(TASK INPUT begins)

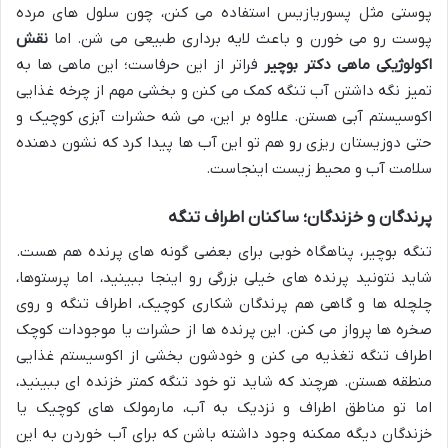
پوستی مثل پسوریازیس استفاده می کنن، چون سلول های مرده
پوست رو می خورن و باعث لایه برداری طبیعی می شن. اما
نقش
اکولوژیکی ماهی دکتر بوچیر
فراتر از این حرفاست؛ این ماهی ها به
تمیز نگه داشتن آب تنگه کمک می کنن و بخشی مهم از چرخه غذایی
اکوسیستم آبی هستن. علاوه بر این، می شه حشرات آبزی کوچیک و
حتی دوزیستان ریزی رو هم تو این آب ها پیدا کرد که نشون دهنده
سلامت آب و محیط زیست اینجاست.
پرندگان و خزندگان؛ ساکنان اطراف تنگه
تنگه بوچیر، پناهگاه خوبی برای بعضی گونه های پرنده هم هست.
شاید نتونید پرنده های خیلی بزرگی رو اینجا ببینید، اما پرستوها،
چلچله ها و گاهی هم پرندگان شکاری کوچیک، اطراف تنگه و روی
صخره ها پرواز می کنن. این پرنده ها از حشرات یا موجودات کوچک
اطراف تنگه تغذیه می کنن و خودشون بخشی از اکوسیستم غذایی
منطقه هستن. هرچند که شاید تو خود تنگه کمتر خزنده ای ببینید،
اما تو مناطق اطراف و نزدیک به آب، مارمولک های کوچیک یا
خزندگان دیگه ممکنه وجود داشته باشن که برای آب خوردن به این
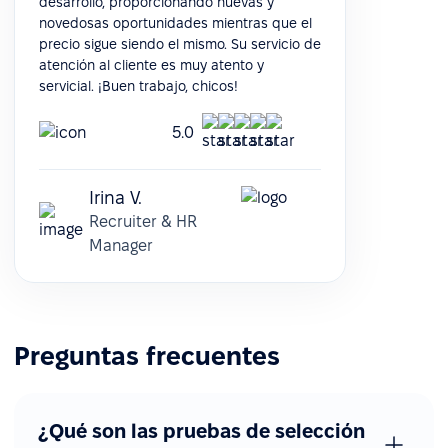
desarrollo, proporcionando nuevas y
novedosas oportunidades mientras que el
precio sigue siendo el mismo. Su servicio de
atención al cliente es muy atento y
servicial. ¡Buen trabajo, chicos!
5.0
Irina V.
Recruiter & HR
Manager
Preguntas frecuentes
¿Qué son las pruebas de selección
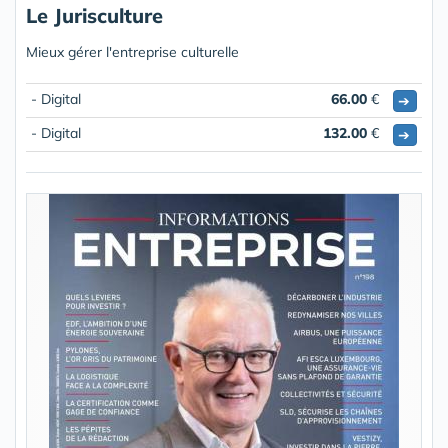
Le Jurisculture
Mieux gérer l'entreprise culturelle
- Digital
66.00
€
➔
- Digital
132.00
€
➔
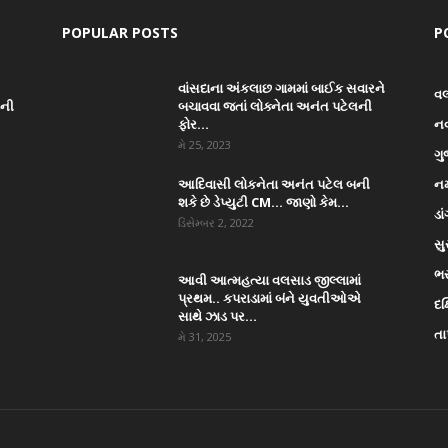
POPULAR POSTS
P
વાંસદાના અંકલાછ ગામમાં બાઈક સવારને
વ
ાની
બચાવવા જતાં લોક્નેતા અનંત પટેલની
ફોર...
ન
મે 25, 2023
ગુ
આદિવાસી લોકનેતા અનંત પટેલ બની
નર
શકે છે ડેપ્યુટી CM… જાણો કેમ...
ડા
ડિસેમ્બર 2, 2022
સુ
ભ
આવી આત્મહત્યા વલસાડ જીલ્લામાં
પ્રથમ.. કપરાડામાં બંને યુવતીઓએ
દક
સાથે ઝાડ પર...
તા
મે 31, 2025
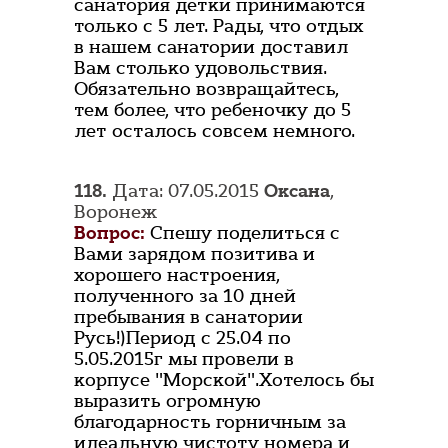
санатория детки принимаются
только с 5 лет. Рады, что отдых
в нашем санатории доставил
Вам столько удовольствия.
Обязательно возвращайтесь,
тем более, что ребеночку до 5
лет осталось совсем немного.
118.
Дата: 07.05.2015
Оксана
,
Воронеж
Вопрос:
Спешу поделиться с
Вами зарядом позитива и
хорошего настроения,
полученного за 10 дней
пребывания в санатории
Русь!)Период с 25.04 по
5.05.2015г мы провели в
корпусе "Морской".Хотелось бы
выразить огромную
благодарность горничным за
идеальную чистоту номера и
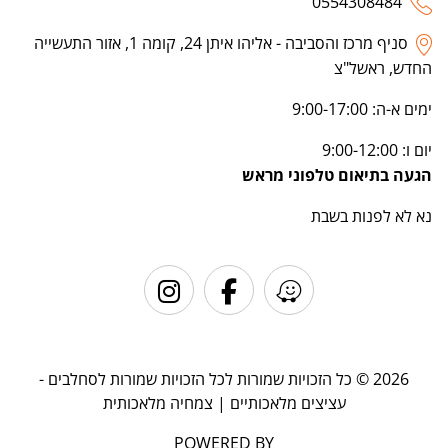
0554308484
סניף מרכז והסביבה - אליהו איתן 24, קומה 1, אזור התעשייה
החדש, ראשל"צ
ימים א-ה: 9:00-17:00
יום ו: 9:00-12:00
הגעה בתיאום טלפוני מראש
נא לא לפנות בשבת
2026 © כל הזכויות שמורות לכל הזכויות שמורות לסחלבים -
עציצים מלאכותיים | צמחיה מלאכותית
POWERED BY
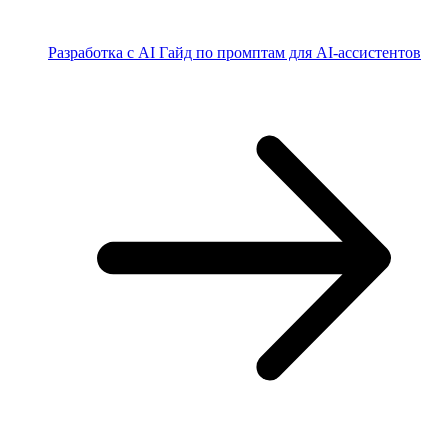
Разработка с AI
Гайд по промптам для AI-ассистентов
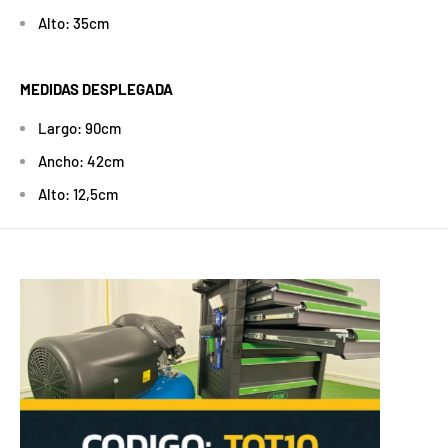
Alto: 35cm
MEDIDAS DESPLEGADA
Largo: 90cm
Ancho: 42cm
Alto: 12,5cm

(TASK INPUT ends)

Copy each line above precisely, dropping the pictures.

▸ **FINAL ANSWER**
پوستی مثل پسوریازیس استفاده می کنن، چون سلول های مرده
پوست رو می خورن و باعث لایه برداری طبیعی می شن. اما
نقش
اکولوژیکی ماهی دکتر بوچیر
فراتر از این حرفاست؛ این ماهی ها به
تمیز نگه داشتن آب تنگه کمک می کنن و بخشی مهم از چرخه غذایی
اکوسیستم آبی هستن. علاوه بر این، می شه حشرات آبزی کوچیک و
حتی دوزیستان ریزی رو هم تو این آب ها پیدا کرد که نشون دهنده
سلامت آب و محیط زیست اینجاست.
پرندگان و خزندگان؛ ساکنان اطراف تنگه
تنگه بوچیر، پناهگاه خوبی برای بعضی گونه های پرنده هم هست.
شاید نتونید پرنده های خیلی بزرگی رو اینجا ببینید، اما پرستوها،
چلچله ها و گاهی هم پرندگان شکاری کوچیک، اطراف تنگه و روی
صخره ها پرواز می کنن. این پرنده ها از حشرات یا موجودات کوچک
اطراف تنگه تغذیه می کنن و خودشون بخشی از اکوسیستم غذایی
منطقه هستن. هرچند که شاید تو خود تنگه کمتر خزنده ای ببینید،
اما تو مناطق اطراف و نزدیک به آب، مارمولک های کوچیک یا
خزندگان دیگه ممکنه وجود داشته باشن که برای آب خوردن به این
desarrollo, proporcionando nuevas y
novedosas oportunidades mientras que el
precio sigue siendo el mismo. Su servicio de
atención al cliente es muy atento y
servicial. ¡Buen trabajo, chicos!
5.0
Irina V.
Recruiter & HR
Manager
Preguntas frecuentes
¿Qué son las pruebas de selección
Le Jurisculture
Mieux gérer l'entreprise culturelle
- Digital
66.00
€
➔
- Digital
132.00
€
➔
POPULAR POSTS
P
વાંસદાના અંકલાછ ગામમાં બાઈક સવારને
વ
ાની
બચાવવા જતાં લોક્નેતા અનંત પટેલની
ફોર...
ન
મે 25, 2023
ગુ
આદિવાસી લોકનેતા અનંત પટેલ બની
નર
શકે છે ડેપ્યુટી CM… જાણો કેમ...
ડા
ડિસેમ્બર 2, 2022
સુ
ભ
આવી આત્મહત્યા વલસાડ જીલ્લામાં
પ્રથમ.. કપરાડામાં બંને યુવતીઓએ
દક
સાથે ઝાડ પર...
તા
મે 31, 2025
санатория детки принимаются
только с 5 лет. Рады, что отдых
в нашем санатории доставил
Вам столько удовольствия.
Обязательно возвращайтесь,
тем более, что ребеночку до 5
лет осталось совсем немного.
118.
Дата: 07.05.2015
Оксана
,
Воронеж
Вопрос:
Спешу поделиться с
Вами зарядом позитива и
хорошего настроения,
полученного за 10 дней
пребывания в санатории
Русь!)Период с 25.04 по
5.05.2015г мы провели в
корпусе "Морской".Хотелось бы
выразить огромную
благодарность горничным за
идеальную чистоту номера и
0554308484
סניף מרכז והסביבה - אליהו איתן 24, קומה 1, אזור התעשייה
החדש, ראשל"צ
ימים א-ה: 9:00-17:00
יום ו: 9:00-12:00
הגעה בתיאום טלפוני מראש
נא לא לפנות בשבת
2026 © כל הזכויות שמורות לכל הזכויות שמורות לסחלבים -
עציצים מלאכותיים | צמחיה מלאכותית
POWERED BY
Разработка с AI
Гайд по промптам для AI-ассистентов
Alto: 35cm
MEDIDAS DESPLEGADA
Largo: 90cm
Ancho: 42cm
Alto: 12,5cm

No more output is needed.